Bridging the Semantic Gap: Using LLMs to create shared semantic spaces between disparate domains (e.g., connecting a movie plot to a book genre via generated text).
Leveraging Multimodality: Proving that visual and textual data, when fused with ID data, significantly outperform ID-only models in sparse cross-domain scenarios.
Solving Imbalance: Providing a robust architectural solution (hierarchical attention) to the common problem of domain dominance in multi-domain learning.
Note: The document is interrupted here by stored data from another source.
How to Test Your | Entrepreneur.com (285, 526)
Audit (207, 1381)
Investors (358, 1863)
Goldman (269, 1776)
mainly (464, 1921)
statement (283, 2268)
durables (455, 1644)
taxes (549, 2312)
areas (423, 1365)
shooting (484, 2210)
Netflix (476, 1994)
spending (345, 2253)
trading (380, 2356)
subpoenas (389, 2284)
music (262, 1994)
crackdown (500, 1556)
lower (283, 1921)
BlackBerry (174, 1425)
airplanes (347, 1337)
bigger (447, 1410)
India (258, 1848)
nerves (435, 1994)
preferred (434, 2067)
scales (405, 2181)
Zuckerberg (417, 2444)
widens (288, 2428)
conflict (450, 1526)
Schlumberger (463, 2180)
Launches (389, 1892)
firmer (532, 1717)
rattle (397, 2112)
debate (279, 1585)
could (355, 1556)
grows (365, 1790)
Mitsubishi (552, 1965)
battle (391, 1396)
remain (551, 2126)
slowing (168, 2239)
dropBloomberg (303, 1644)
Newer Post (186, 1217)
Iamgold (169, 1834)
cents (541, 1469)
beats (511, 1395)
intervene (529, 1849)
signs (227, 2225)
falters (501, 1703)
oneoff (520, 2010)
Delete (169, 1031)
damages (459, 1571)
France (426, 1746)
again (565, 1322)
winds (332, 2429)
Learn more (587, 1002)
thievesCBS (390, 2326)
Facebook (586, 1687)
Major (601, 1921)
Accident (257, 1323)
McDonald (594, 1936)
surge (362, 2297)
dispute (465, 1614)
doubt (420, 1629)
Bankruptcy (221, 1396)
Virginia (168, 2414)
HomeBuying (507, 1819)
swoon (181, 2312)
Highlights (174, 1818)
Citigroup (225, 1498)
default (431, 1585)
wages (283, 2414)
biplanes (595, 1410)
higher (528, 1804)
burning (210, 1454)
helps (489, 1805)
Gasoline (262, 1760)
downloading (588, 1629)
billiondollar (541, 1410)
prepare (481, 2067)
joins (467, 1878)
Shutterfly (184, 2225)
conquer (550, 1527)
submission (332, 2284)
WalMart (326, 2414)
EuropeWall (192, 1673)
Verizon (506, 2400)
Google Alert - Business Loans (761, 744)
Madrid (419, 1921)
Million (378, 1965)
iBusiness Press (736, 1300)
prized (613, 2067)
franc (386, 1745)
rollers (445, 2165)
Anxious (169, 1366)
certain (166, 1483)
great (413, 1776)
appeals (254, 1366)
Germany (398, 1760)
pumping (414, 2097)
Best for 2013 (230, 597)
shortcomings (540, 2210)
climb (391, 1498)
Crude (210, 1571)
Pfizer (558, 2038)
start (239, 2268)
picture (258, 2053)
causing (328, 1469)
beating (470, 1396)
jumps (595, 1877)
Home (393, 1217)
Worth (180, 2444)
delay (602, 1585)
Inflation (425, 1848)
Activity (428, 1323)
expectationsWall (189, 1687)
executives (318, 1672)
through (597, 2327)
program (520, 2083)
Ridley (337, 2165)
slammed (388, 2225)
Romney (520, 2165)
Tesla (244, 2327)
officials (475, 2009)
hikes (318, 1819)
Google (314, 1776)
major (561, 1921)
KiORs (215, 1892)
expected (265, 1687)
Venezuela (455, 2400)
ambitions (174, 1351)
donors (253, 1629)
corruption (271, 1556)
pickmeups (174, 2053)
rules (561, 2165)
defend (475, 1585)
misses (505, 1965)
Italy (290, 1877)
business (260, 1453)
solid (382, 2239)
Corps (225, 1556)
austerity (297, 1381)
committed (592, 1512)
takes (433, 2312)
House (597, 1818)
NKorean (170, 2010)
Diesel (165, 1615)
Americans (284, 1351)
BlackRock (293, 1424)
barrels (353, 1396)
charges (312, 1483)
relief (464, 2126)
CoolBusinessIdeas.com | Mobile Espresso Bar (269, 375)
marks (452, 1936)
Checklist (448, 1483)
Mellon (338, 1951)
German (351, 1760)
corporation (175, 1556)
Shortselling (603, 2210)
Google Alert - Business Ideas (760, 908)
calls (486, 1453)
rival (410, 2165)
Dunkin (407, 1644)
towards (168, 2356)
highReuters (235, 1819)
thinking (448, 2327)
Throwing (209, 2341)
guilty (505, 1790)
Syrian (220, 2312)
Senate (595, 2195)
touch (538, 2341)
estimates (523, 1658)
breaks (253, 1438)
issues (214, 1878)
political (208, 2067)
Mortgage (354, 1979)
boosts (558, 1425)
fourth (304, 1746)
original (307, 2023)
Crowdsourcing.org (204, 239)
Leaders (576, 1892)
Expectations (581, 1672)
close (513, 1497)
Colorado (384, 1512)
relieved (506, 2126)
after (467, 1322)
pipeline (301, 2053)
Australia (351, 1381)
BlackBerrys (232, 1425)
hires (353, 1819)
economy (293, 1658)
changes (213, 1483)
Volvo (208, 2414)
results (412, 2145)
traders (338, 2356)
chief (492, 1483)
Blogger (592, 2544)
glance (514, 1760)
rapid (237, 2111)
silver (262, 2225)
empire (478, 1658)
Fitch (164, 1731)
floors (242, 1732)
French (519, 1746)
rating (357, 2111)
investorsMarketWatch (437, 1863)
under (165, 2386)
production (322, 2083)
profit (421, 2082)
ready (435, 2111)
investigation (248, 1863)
Scalability: The approach uses frozen encoders (CLIP) and prompt-based LLM generation, making it computationally efficient and scalable without requiring massive LLM fine-tuning.

In conclusion, LLM-EMF establishes a new benchmark for Cross-Domain Sequential Recommendation by effectively combining the generative power of LLMs with the perceptual capabilities of multimodal models, all while maintaining a balanced focus on diverse user interests.